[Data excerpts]
+ + + +

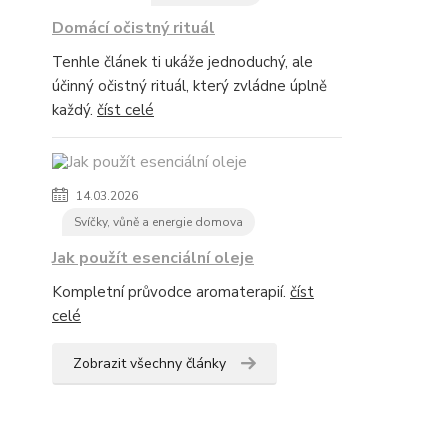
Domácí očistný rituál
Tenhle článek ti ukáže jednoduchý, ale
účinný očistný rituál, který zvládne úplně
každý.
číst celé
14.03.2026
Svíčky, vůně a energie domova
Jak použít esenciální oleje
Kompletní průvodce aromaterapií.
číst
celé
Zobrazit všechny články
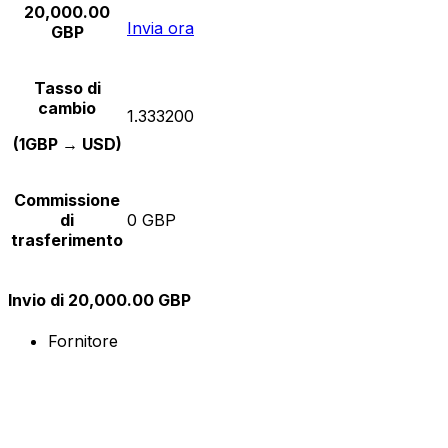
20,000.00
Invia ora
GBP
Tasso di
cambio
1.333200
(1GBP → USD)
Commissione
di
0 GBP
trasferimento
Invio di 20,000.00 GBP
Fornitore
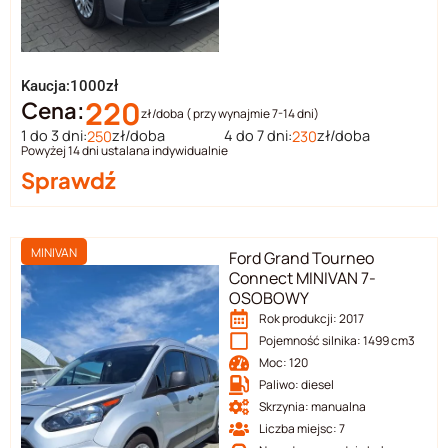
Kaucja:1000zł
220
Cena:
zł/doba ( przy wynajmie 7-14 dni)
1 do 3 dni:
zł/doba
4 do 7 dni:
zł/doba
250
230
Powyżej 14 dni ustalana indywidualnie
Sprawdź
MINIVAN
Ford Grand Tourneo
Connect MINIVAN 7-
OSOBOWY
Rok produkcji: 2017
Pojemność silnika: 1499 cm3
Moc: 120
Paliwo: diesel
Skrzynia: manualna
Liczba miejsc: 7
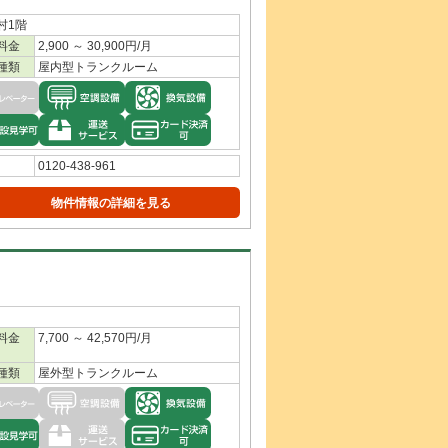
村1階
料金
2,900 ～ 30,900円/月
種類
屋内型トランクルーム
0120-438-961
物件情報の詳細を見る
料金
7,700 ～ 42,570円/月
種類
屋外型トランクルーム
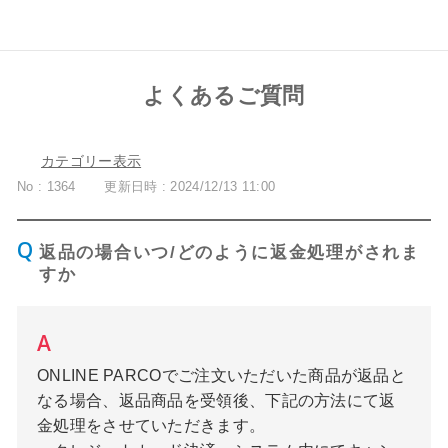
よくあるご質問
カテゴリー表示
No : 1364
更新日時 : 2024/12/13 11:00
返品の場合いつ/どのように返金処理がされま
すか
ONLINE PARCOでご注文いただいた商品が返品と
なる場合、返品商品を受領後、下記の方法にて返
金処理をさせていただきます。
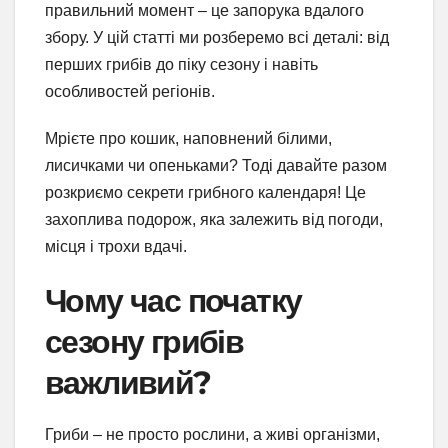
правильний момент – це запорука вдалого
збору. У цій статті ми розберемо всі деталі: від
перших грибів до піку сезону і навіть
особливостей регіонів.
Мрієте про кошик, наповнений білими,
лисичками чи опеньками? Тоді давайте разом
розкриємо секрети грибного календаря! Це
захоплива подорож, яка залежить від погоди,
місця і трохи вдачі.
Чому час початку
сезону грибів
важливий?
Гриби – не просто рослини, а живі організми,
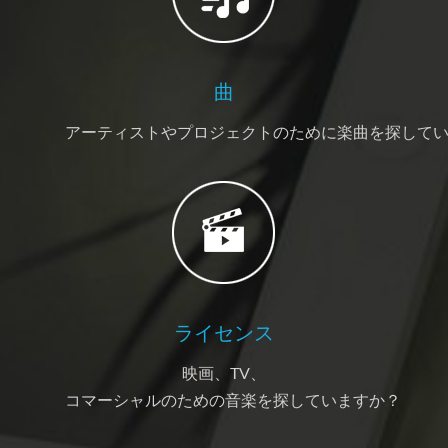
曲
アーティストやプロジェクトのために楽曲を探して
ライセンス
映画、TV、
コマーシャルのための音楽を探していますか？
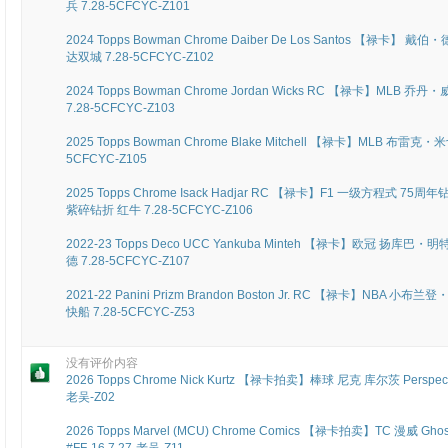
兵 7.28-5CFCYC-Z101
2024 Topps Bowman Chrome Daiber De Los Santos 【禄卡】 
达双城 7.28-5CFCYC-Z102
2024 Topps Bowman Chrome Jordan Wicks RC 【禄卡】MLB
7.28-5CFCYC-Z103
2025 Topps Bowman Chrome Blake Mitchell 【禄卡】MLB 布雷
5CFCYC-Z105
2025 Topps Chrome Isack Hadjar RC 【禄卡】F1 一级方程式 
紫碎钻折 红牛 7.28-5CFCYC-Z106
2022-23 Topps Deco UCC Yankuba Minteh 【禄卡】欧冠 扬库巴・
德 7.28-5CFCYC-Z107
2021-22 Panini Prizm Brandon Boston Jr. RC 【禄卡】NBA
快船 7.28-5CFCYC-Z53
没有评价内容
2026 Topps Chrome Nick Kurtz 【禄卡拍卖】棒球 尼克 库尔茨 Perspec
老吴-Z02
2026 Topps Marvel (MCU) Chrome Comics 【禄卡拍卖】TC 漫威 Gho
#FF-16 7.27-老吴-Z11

+ + + +

> Requirement
Look through the data above and report every line in which "očistný" appears.

> Expected answer
Domácí očistný rituál
účinný očistný rituál, který zvládne úplně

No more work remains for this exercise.